### What is expected:
Reproduce the entries word for word but drop every picture.

### Material to process:
= Beginning of Section =

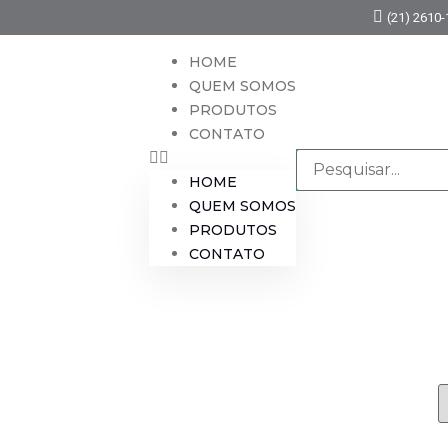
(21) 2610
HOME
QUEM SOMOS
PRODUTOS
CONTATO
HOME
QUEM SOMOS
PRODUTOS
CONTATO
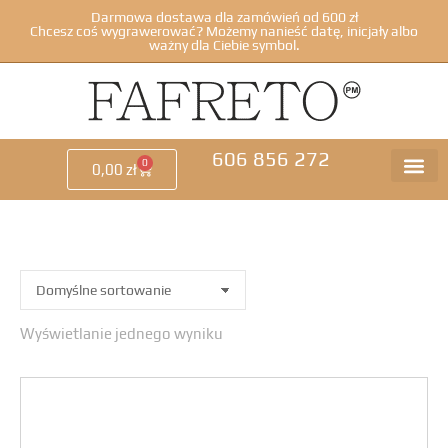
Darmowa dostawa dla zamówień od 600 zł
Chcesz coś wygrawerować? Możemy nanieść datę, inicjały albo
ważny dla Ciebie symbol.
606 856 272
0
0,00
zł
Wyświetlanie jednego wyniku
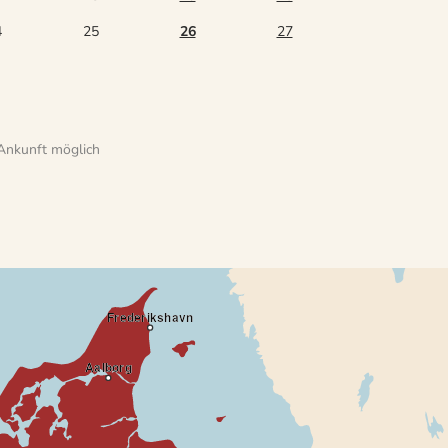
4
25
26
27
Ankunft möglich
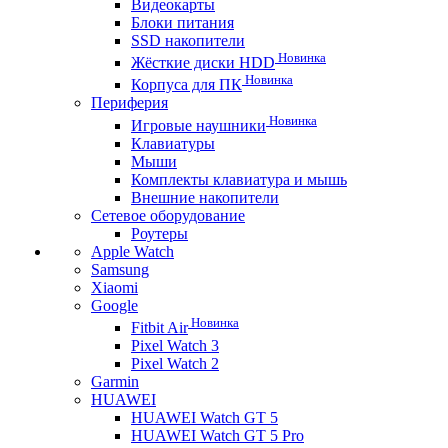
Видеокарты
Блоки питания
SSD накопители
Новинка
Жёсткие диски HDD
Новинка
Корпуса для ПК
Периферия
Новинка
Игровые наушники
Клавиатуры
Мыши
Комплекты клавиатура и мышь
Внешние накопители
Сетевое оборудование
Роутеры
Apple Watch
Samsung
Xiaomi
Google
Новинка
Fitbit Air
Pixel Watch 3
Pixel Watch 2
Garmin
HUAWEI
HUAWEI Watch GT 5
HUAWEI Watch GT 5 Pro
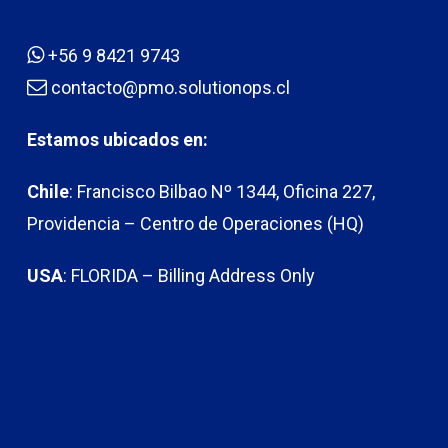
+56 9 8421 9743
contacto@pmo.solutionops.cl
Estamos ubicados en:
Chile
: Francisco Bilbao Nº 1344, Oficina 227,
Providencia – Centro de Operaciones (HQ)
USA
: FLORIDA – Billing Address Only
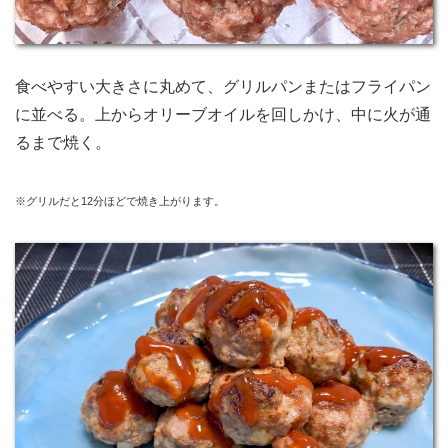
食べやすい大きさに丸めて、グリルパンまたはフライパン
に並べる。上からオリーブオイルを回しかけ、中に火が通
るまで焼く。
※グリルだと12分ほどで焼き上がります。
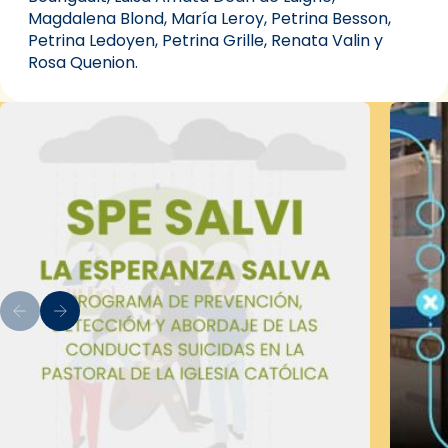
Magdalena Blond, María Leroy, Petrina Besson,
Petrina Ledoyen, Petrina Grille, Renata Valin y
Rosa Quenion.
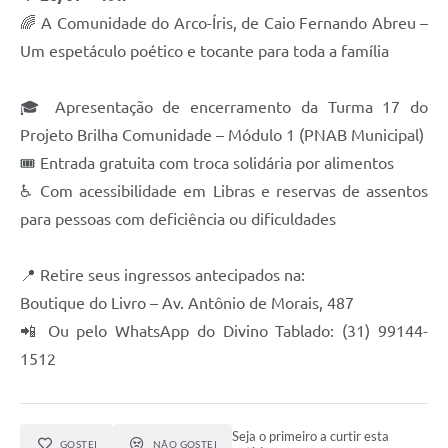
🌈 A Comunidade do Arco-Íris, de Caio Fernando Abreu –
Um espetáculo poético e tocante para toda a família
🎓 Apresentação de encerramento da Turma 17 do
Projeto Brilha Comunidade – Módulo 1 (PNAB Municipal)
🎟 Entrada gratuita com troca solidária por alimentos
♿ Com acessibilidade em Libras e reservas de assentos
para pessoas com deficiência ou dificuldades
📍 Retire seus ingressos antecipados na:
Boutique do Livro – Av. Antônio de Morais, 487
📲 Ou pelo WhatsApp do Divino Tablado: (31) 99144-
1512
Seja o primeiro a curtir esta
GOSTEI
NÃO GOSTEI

= End of Section =

### Answer to this problem:
(21) 2610
HOME
QUEM SOMOS
PRODUTOS
CONTATO
HOME
QUEM SOMOS
PRODUTOS
CONTATO
Darmowa dostawa dla zamówień od 600 zł
Chcesz coś wygrawerować? Możemy nanieść datę, inicjały albo
ważny dla Ciebie symbol.
606 856 272
0
0,00
zł
Wyświetlanie jednego wyniku
4
25
26
27
Ankunft möglich
Видеокарты
Блоки питания
SSD накопители
Новинка
Жёсткие диски HDD
Новинка
Корпуса для ПК
Периферия
Новинка
Игровые наушники
Клавиатуры
Мыши
Комплекты клавиатура и мышь
Внешние накопители
Сетевое оборудование
Роутеры
Apple Watch
Samsung
Xiaomi
Google
Новинка
Fitbit Air
Pixel Watch 3
Pixel Watch 2
Garmin
HUAWEI
HUAWEI Watch GT 5
HUAWEI Watch GT 5 Pro
+56 9 8421 9743
contacto@pmo.solutionops.cl
Estamos ubicados en:
Chile
: Francisco Bilbao Nº 1344, Oficina 227,
Providencia – Centro de Operaciones (HQ)
USA
: FLORIDA – Billing Address Only
食べやすい大きさに丸めて、グリルパンまたはフライパン
に並べる。上からオリーブオイルを回しかけ、中に火が通
るまで焼く。
※グリルだと12分ほどで焼き上がります。
Magdalena Blond, María Leroy, Petrina Besson,
Petrina Ledoyen, Petrina Grille, Renata Valin y
Rosa Quenion.
🌈 A Comunidade do Arco-Íris, de Caio Fernando Abreu –
Um espetáculo poético e tocante para toda a família
🎓 Apresentação de encerramento da Turma 17 do
Projeto Brilha Comunidade – Módulo 1 (PNAB Municipal)
🎟 Entrada gratuita com troca solidária por alimentos
♿ Com acessibilidade em Libras e reservas de assentos
para pessoas com deficiência ou dificuldades
📍 Retire seus ingressos antecipados na:
Boutique do Livro – Av. Antônio de Morais, 487
📲 Ou pelo WhatsApp do Divino Tablado: (31) 99144-
1512
Seja o primeiro a curtir esta
GOSTEI
NÃO GOSTEI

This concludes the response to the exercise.